TASK PROMPT: Take the lines below from the one with "judge's decision as" through the one with "about doing it." and retype them exactly. Include nothing else, and no pictures.
+--
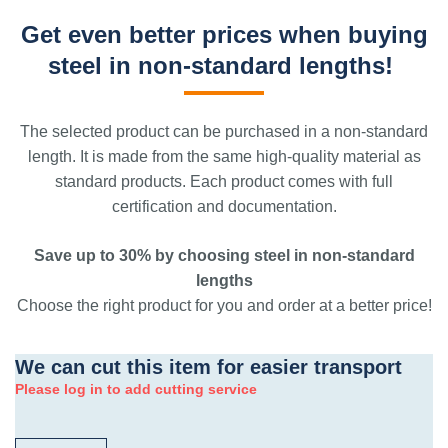
Get even better prices when buying
steel in non-standard lengths!
The selected product can be purchased in a non-standard
length. It is made from the same high-quality material as
standard products. Each product comes with full
certification and documentation.
Save up to 30% by choosing steel in non-standard
lengths
Choose the right product for you and order at a better price!
We can cut this item for easier transport
Please log in to add cutting service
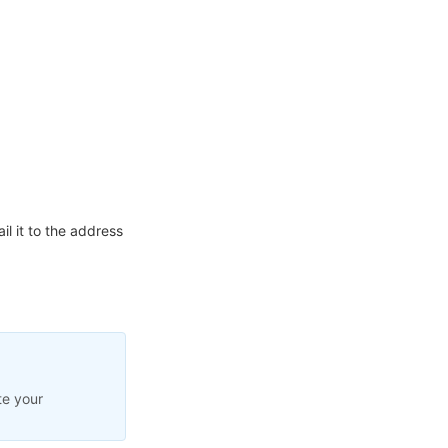
l it to the address
te your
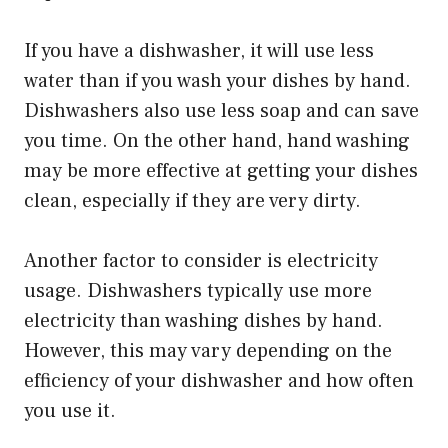
If you have a dishwasher, it will use less
water than if you wash your dishes by hand.
Dishwashers also use less soap and can save
you time. On the other hand, hand washing
may be more effective at getting your dishes
clean, especially if they are very dirty.
Another factor to consider is electricity
usage. Dishwashers typically use more
electricity than washing dishes by hand.
However, this may vary depending on the
efficiency of your dishwasher and how often
you use it.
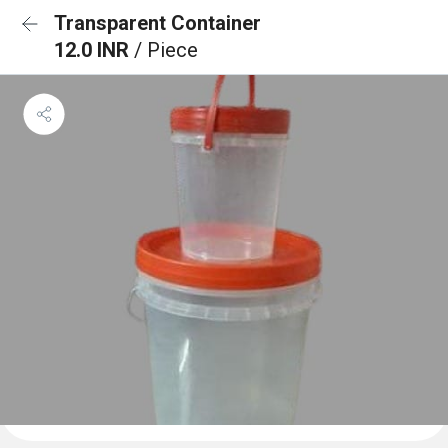
Transparent Container
12.0 INR
/ Piece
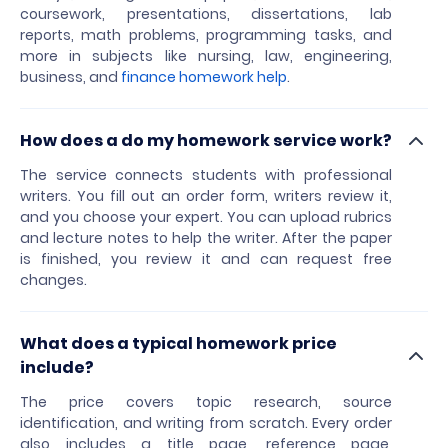
coursework, presentations, dissertations, lab
reports, math problems, programming tasks, and
more in subjects like nursing, law, engineering,
business, and
finance homework help
.
How does a do my homework service work?
The service connects students with professional
writers. You fill out an order form, writers review it,
and you choose your expert. You can upload rubrics
and lecture notes to help the writer. After the paper
is finished, you review it and can request free
changes.
What does a typical homework price
include?
The price covers topic research, source
identification, and writing from scratch. Every order
also includes a title page, reference page,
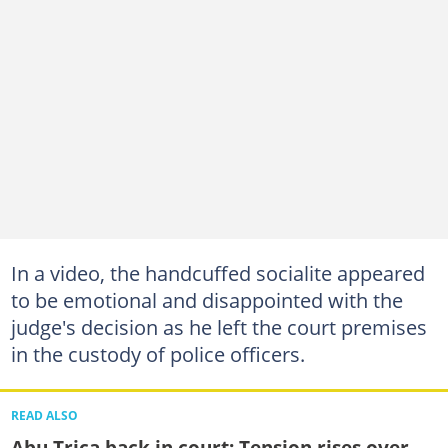
In a video, the handcuffed socialite appeared
to be emotional and disappointed with the
judge's decision as he left the court premises
in the custody of police officers.
READ ALSO
Abu Trica back in court: Tension rises over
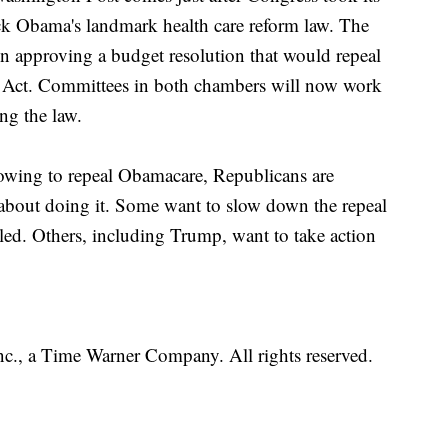
rack Obama's landmark health care reform law. The
n approving a budget resolution that would repeal
e Act. Committees in both chambers will now work
ing the law.
vowing to repeal Obamacare, Republicans are
 about doing it. Some want to slow down the repeal
eiled. Others, including Trump, want to take action
, a Time Warner Company. All rights reserved.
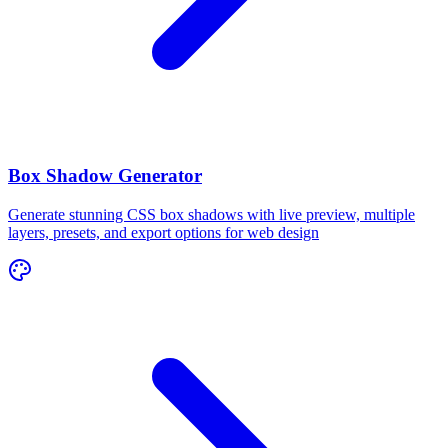
Box Shadow Generator
Generate stunning CSS box shadows with live preview, multiple
layers, presets, and export options for web design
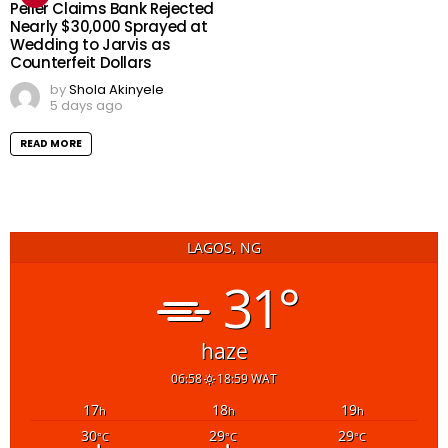
Peller Claims Bank Rejected
Nearly $30,000 Sprayed at
Wedding to Jarvis as
Counterfeit Dollars
by
Shola Akinyele
5 days ago
READ MORE
LAGOS, NG
31°
haze
06:58
18:59 WAT
17
18
19
h
h
h
30
29
29
°C
°C
°C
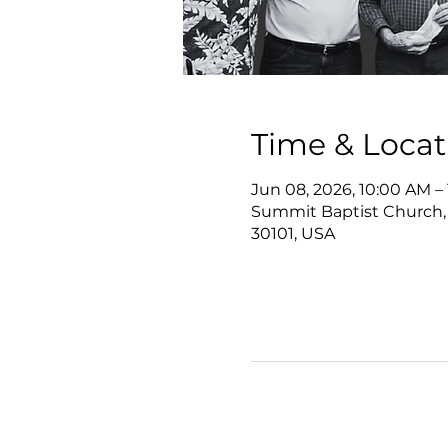
Time & Locat
Jun 08, 2026, 10:00 AM –
Summit Baptist Church,
30101, USA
+--
EXERCISE RESULT:
judge's decision as he left the court premises
in the custody of police officers.
READ ALSO
Abu Trica back in court: Tension rises over
rack Obama's landmark health care reform law. The
n approving a budget resolution that would repeal
e Act. Committees in both chambers will now work
ing the law.
vowing to repeal Obamacare, Republicans are
 about doing it. Some want to slow down the repeal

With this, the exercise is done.